*Assigned task*: Among the records below, which lines contain the string "курс"? Report them.

*Dataset*:
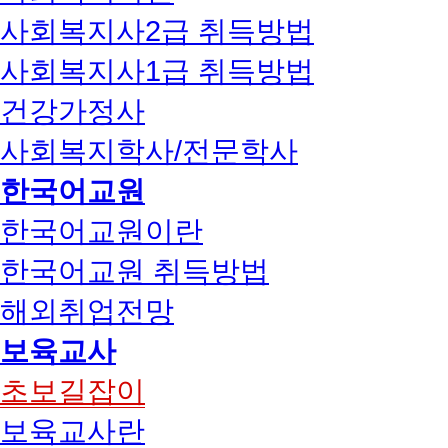
사회복지사2급 취득방법
사회복지사1급 취득방법
건강가정사
사회복지학사/전문학사
한국어교원
한국어교원이란
한국어교원 취득방법
해외취업전망
보육교사
초보길잡이
보육교사란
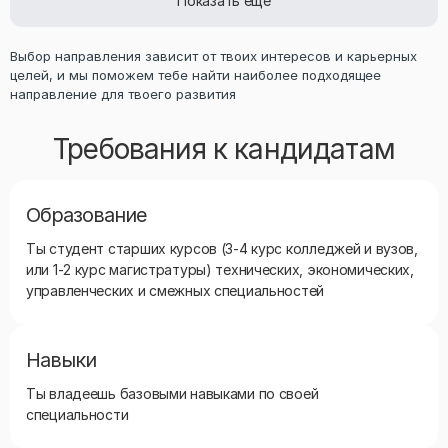
Показать еще
Выбор направления зависит от твоих интересов и карьерных
целей, и мы поможем тебе найти наиболее подходящее
направление для твоего развития
Требования к кандидатам
Образование
Ты студент старших курсов (3-4 курс колледжей и вузов,
или 1-2 курс магистратуры) технических, экономических,
управленческих и смежных специальностей
Навыки
Ты владеешь базовыми навыками по своей
специальности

*Solution for this task*:
Ты студент старших курсов (3-4 курс колледжей и вузов,
или 1-2 курс магистратуры) технических, экономических,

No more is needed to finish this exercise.